Mickey Newbury – Blue To This Day
Completed after his death in 2002, Blue To This Day is nonetheless of a piece with the rest of Mickey Newbury’s splendid catalog. It affords one final chance to enjoy the studio presence of this quintessential American singer-songwriter, but it also provides his perfectly attuned musical confederates with the opportunity to perform in tandem with and in tribute to an irreplaceable inspiration and friend.
To engage the full legacy of American song on this level requires a master craftsman, as adept at reimagining field hollers as at channeling the better instincts of Tin Pan Alley’s elite. To succeed as Newbury does here requires a multifaceted Everyman, as comfortable with the cadences of the barroom as with those of the country church and the upscale concert hall.
Three songs are familiar from earlier recordings: “Song Of Sorrow”, “Remember The Good” and “Goodnight”. Here, they serve admirably to reinforce the album’s twin threads of memory and dream. Two more, “Shuck And Jive” and “Down And Dirty”, seem to be mood lighteners, exercises in riding the groove.

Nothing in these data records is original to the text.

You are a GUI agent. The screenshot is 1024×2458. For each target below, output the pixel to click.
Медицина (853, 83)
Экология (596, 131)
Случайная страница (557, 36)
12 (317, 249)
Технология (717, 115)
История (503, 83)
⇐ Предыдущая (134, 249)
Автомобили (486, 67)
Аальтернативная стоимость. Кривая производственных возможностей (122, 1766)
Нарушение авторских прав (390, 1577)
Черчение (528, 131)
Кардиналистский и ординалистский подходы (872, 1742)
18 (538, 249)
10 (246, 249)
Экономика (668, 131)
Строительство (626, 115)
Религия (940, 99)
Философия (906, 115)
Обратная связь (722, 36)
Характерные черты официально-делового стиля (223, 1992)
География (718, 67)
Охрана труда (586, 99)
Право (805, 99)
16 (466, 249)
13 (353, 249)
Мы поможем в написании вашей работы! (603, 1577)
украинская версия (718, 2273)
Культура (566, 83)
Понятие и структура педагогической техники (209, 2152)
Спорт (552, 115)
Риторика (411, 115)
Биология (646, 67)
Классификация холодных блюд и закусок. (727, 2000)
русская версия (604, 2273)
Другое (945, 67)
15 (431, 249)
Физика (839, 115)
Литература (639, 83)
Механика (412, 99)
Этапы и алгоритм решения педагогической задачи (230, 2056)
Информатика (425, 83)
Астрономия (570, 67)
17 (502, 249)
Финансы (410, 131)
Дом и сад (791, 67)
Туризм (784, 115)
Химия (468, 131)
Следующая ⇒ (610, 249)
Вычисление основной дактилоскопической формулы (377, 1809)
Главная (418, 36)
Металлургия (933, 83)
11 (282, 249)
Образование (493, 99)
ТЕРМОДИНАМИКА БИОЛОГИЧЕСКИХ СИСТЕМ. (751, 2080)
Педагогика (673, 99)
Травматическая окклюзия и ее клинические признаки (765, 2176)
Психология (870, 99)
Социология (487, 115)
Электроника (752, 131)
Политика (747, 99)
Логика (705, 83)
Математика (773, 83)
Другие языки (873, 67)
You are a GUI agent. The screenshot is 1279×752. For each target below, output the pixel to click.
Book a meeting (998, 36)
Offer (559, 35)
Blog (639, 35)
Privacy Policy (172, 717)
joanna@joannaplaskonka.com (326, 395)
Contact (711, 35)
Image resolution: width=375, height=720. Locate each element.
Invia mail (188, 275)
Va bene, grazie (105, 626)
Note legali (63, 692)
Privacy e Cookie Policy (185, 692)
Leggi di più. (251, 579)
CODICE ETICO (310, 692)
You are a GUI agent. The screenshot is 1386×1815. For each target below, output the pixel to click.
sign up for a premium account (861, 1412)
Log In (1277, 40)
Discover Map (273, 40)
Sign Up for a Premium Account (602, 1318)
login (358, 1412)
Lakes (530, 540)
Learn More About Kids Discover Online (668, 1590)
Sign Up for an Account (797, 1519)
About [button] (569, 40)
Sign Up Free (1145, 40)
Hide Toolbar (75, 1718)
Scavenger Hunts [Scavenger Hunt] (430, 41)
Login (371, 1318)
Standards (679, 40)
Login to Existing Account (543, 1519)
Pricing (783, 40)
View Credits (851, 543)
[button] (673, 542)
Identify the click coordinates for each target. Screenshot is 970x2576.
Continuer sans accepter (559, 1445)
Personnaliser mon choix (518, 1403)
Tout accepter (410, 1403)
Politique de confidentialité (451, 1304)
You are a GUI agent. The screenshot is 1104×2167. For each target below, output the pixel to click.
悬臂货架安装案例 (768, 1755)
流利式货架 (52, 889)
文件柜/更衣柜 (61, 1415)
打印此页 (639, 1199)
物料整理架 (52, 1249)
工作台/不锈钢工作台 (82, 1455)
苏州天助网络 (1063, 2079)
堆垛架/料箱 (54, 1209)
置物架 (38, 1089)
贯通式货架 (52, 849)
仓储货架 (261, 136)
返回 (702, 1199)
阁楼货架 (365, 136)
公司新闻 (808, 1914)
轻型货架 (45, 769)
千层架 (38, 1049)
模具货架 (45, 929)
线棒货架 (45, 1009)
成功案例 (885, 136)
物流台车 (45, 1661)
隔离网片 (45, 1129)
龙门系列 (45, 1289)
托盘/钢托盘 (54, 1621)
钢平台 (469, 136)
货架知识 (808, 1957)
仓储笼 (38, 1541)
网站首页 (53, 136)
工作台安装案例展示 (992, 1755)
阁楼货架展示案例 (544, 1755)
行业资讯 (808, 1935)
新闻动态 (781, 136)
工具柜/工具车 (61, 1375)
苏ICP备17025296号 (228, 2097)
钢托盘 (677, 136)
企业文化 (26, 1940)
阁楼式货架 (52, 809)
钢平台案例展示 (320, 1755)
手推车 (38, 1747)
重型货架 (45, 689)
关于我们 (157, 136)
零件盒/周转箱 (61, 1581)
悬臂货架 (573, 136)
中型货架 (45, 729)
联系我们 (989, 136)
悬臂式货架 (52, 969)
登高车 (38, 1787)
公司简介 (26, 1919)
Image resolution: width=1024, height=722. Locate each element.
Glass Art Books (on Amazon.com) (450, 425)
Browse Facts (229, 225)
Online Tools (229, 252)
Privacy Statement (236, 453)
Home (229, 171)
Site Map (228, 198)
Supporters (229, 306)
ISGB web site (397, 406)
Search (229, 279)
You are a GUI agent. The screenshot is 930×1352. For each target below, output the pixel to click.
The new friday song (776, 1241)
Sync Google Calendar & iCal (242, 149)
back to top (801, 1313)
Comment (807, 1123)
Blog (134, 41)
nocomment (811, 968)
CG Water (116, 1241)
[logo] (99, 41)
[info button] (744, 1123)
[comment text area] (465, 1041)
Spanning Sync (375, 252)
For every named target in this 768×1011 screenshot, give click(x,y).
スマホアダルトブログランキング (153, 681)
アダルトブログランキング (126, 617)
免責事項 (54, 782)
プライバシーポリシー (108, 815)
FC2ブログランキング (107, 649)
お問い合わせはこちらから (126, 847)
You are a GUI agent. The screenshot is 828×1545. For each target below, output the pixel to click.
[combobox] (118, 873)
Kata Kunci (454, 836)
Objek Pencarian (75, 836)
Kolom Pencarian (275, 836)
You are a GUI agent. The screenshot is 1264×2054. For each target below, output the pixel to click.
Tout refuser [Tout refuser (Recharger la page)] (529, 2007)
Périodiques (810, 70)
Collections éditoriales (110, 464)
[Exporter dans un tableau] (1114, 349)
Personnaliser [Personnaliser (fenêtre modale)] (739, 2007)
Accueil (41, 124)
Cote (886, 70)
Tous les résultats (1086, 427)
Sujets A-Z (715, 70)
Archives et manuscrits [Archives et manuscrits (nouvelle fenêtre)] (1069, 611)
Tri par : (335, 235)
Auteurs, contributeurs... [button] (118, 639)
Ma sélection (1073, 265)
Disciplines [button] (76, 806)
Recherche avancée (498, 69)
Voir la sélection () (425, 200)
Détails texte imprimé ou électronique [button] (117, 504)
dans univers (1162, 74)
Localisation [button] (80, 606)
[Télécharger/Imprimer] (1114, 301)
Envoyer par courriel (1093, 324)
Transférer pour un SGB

The rest of the collection is freshly minted, prime Newbury. “Little Blue Robin” is a lovely, unsentimental avian fairy tale, complete with whistling warble to honor the feathered originators of song. “Help Me Son” is a fascinatingly allusive (and illusive) dramatic plea that demands and rewards careful scrutiny, with its Moebius strip narrative.
“All The Neon Lights Are Blue” is one last burst of light near journey’s end. Newbury brings all his interpretive powers to bear on this song of the road, the dream, and the revelation at their twin cores. There’s power and release in this vocal, conjuring once again that sense of passionate serenity which shaped so much of his work.
As with many Newbury recordings, this one is rich in atmospherics, from the signature rain and train-track clatter to the singer’s back-porch fade on the hidden track. We’re given a world as real and vital as our next breath. The arrangements further this sense of a tangible, rich and varied place, from the roadhouse grit of “House Of Blues”, through the parlor music delicacy and grace of “Remember The Good” and “Goodnight”, to the gospel chorus dignity of “Brother Peter”.
It is unclear whether the hidden track — Stephen Foster’s “Beautiful Dreamer” for strings and piano — was Newbury’s selection or a poignant tip-of-the-hat from grateful colleagues. Certainly Newbury greatly admired his 19th-century predecessor, and Foster’s title is a most fitting handle for his fellow lodger in the Tower Of Song. May dreams such as theirs live forever.